In a hole in the wall there lived the Roaring ‘20s, a scruffy Las Vegas bar that bit the bucket in 2016, surrounded by loved ones and the makers of Bloody Nose, Empty Pockets (Bill Ross IV and Turner Ross). Think of the bar as Jimmy Buffett’s private island of lost toys or a watering hole for all the animals who couldn’t run fast enough, missing legs and bits of their ears. The bar wasn’t merely a place to get a drink, but, to quote one of its refugees, “a place you can go when nobody else wants your a*s.”
Among those seeking shelter in the Roaring ‘20s is a Vietnam veteran who still has tears left for the way he and his buddies were treated when they got home. He talks about the brotherhood of war as if it were a city of gold that he desperately tries to convince others exists. Then there’s the long-haired, long-faced regular who’s so regular he begins the movie waking up at the bar in the morning and ends the movie walking out the next morning as if being evicted from his home. Two bartenders trade hands, with the late shift taking on double duty as mother—one hand keeping drunk men from combat and the other keeping her teenage son from getting drunk. You’ve also got a haggard old man who’s boss has the bar’s phone number, a guy who took a little too much LSD, and a woman who rocketed past middle-age to enter girlhood again, drunkenly flirting her way through every man in range.
“Think of the bar as Jimmy Buffett’s private island of lost toys…”
You get to know all these people and more through choice moments, skillfully plucked out among the footage. One of the moments may be stumbling into the middle of a conversation where an unsuccessful man—by conventional standards—is confidently laying out the key to success, inspired by a boozy spark of clarity. Another moment, just as evocative, might be a bout of silence, in which the camera lingers on a face that’s clearly drifted forty years into the past, reliving or rethinking whatever led them here. Even everyone watching Jeopardy and feeling stupid together feels momentous in its own way.
As you weave in and out of these choice moments, you truly feel immersed in this world that’s saturated in neon signs and John Prine. There’s a hard honesty to it. The people aren’t pretty. They probably aren’t sitting on much dough, either. They don’t even have that drunken Falstaff wit. They’re just day-to-day people who give each other’s life meaning, at least until closing time. The Ross Brothers don’t try to deify the closing of The Roaring ‘20s or preserve its memory in amber. This isn’t a feel-good story about the last day in a beloved bar where all the stray dogs come out of the rain to hide in and lick each other’s wounds. The last line in this bedtime story isn’t, “and even though the bar is gone, the bonds between its customers will last forever.” No, the dying words of the Roaring ‘20s aren’t that rosy or that intelligible.

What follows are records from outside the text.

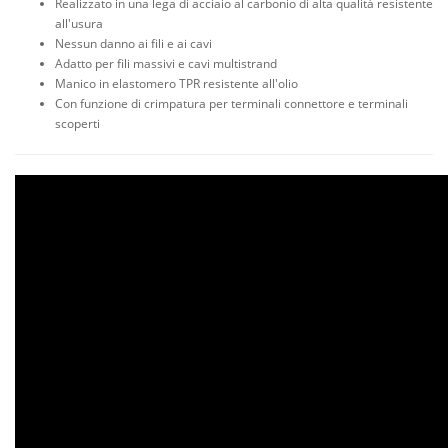
Realizzato in una lega di acciaio al carbonio di alta qualità resistente
all'usura
Nessun danno ai fili e ai cavi
Adatto per fili massivi e cavi multistrand
Manico in elastomero TPR resistente all'olio
Con funzione di crimpatura per terminali connettore e terminali
scoperti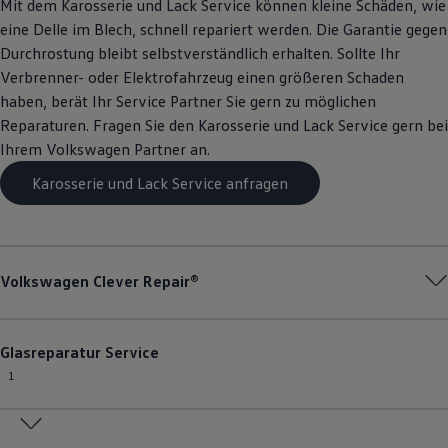
Mit dem Karosserie und Lack
Service
können kleine Schäden, wie
eine Delle im Blech, schnell repariert werden. Die Garantie gegen
Durchrostung bleibt selbstverständlich erhalten. Sollte Ihr
Verbrenner- oder Elektrofahrzeug einen größeren Schaden
haben, berät Ihr
Service
Partner Sie gern zu möglichen
Reparaturen. Fragen Sie den Karosserie und Lack
Service
gern bei
Ihrem
Volkswagen
Partner an.
Karosserie und Lack Service anfragen
Volkswagen
Clever Repair®
Glasreparatur
Service
1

You don’t see people like this or interactions like this in the movies unless they’re hopelessly overdone, to the point of drying out all the truth. Bloody Nose, Empty Pockets is a special movie for this reason and too many others that shouldn’t be read about but seen with your own eyes. Some half-assed internet research has informed/misinformed me that parts of the documentary might have been staged. Whatever it took to get the final product, I’m for it. A barfly impulsively mouthing the lyrics to Roy Orbison’s “Crying” while being serenaded by his bartender is what the movies were made for.
"…an unsuccessful man...is confidently laying out the key to success, inspired by a boozy spark of clarity."